→ Directions
Here the job is to print only the lines from the one containing "Find the location of a particular element." to the end of the entries, both included, exactly as they stand, with pictures excluded.

Stored records
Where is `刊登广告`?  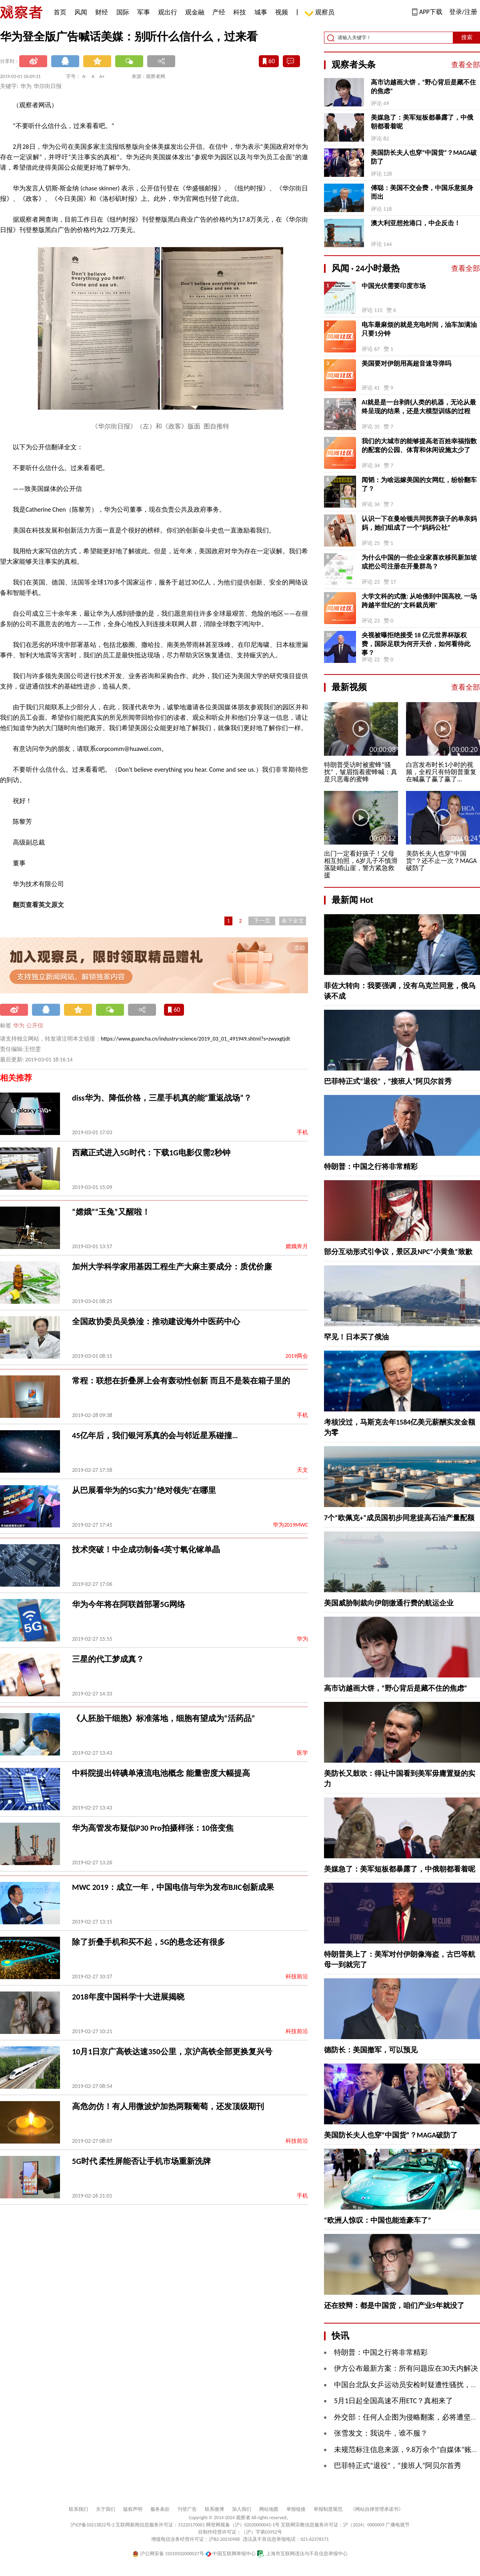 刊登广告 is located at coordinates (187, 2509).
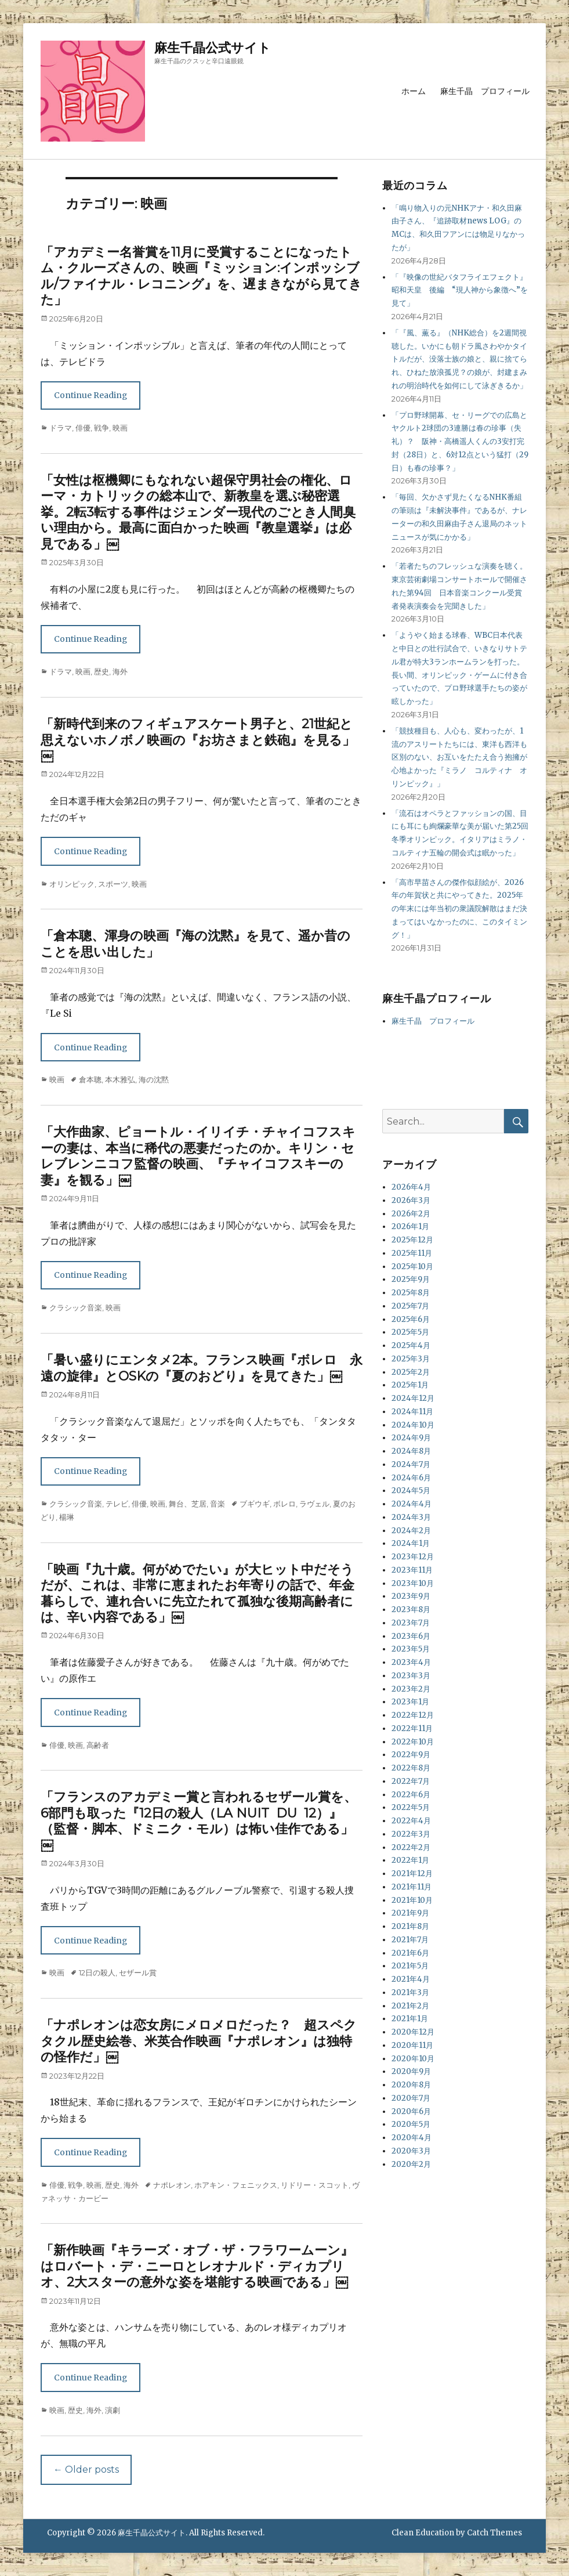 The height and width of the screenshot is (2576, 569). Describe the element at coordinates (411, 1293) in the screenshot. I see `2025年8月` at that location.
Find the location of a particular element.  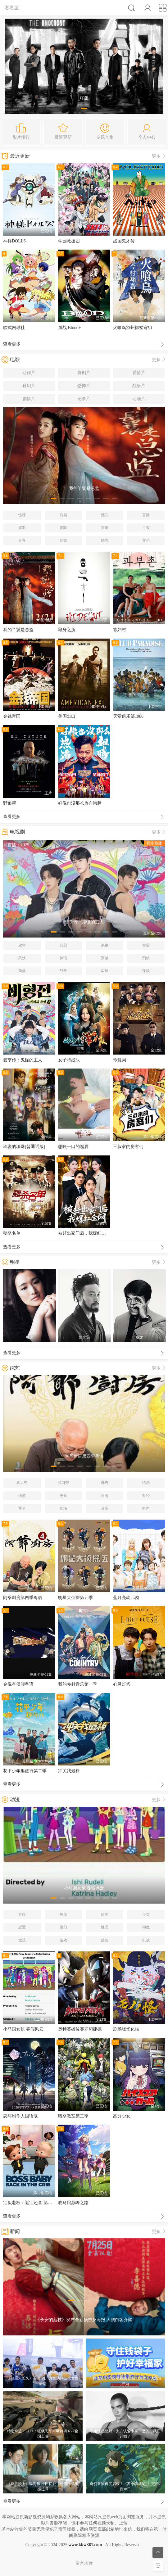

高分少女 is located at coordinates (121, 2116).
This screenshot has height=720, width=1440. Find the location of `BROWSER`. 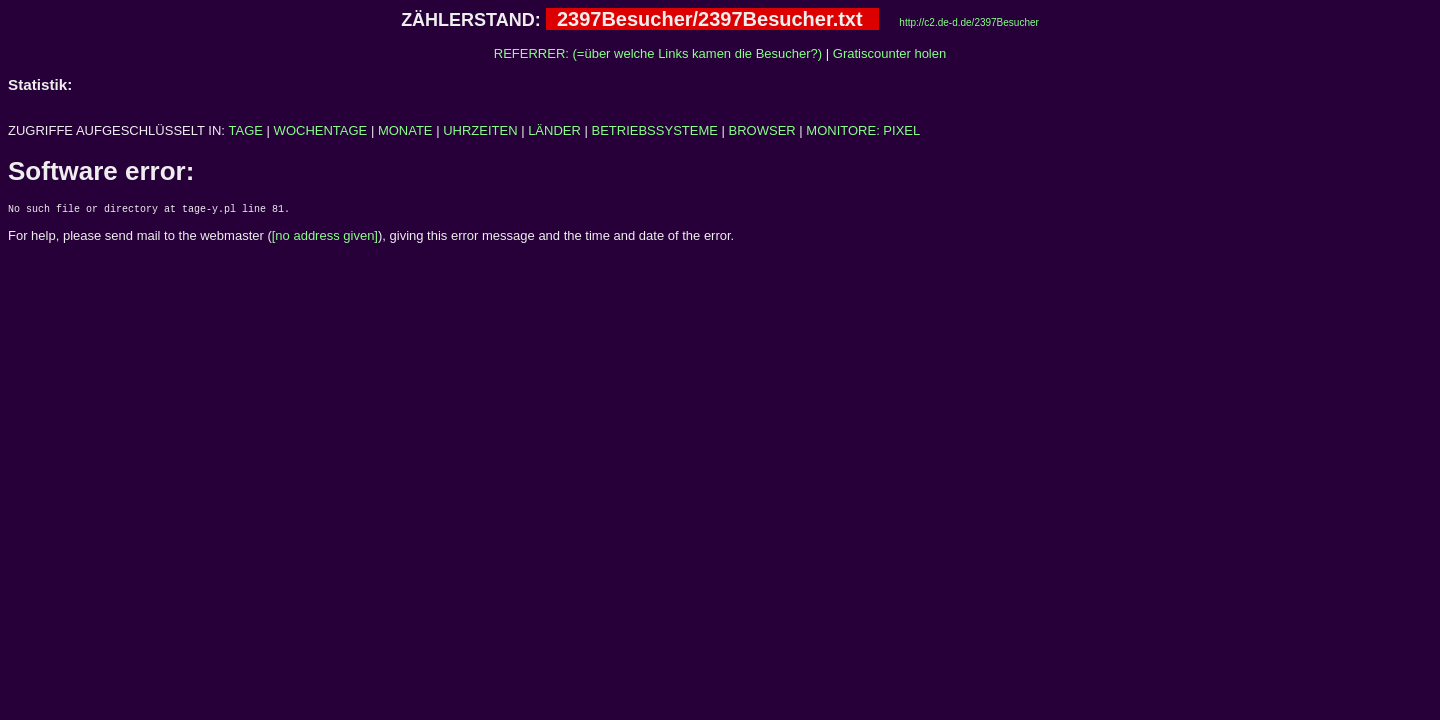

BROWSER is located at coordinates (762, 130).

→ Final answer
Find the location of a particular element.  

高分少女 is located at coordinates (121, 2116).
This screenshot has height=720, width=1440. Find the location of `BROWSER`. 

BROWSER is located at coordinates (762, 130).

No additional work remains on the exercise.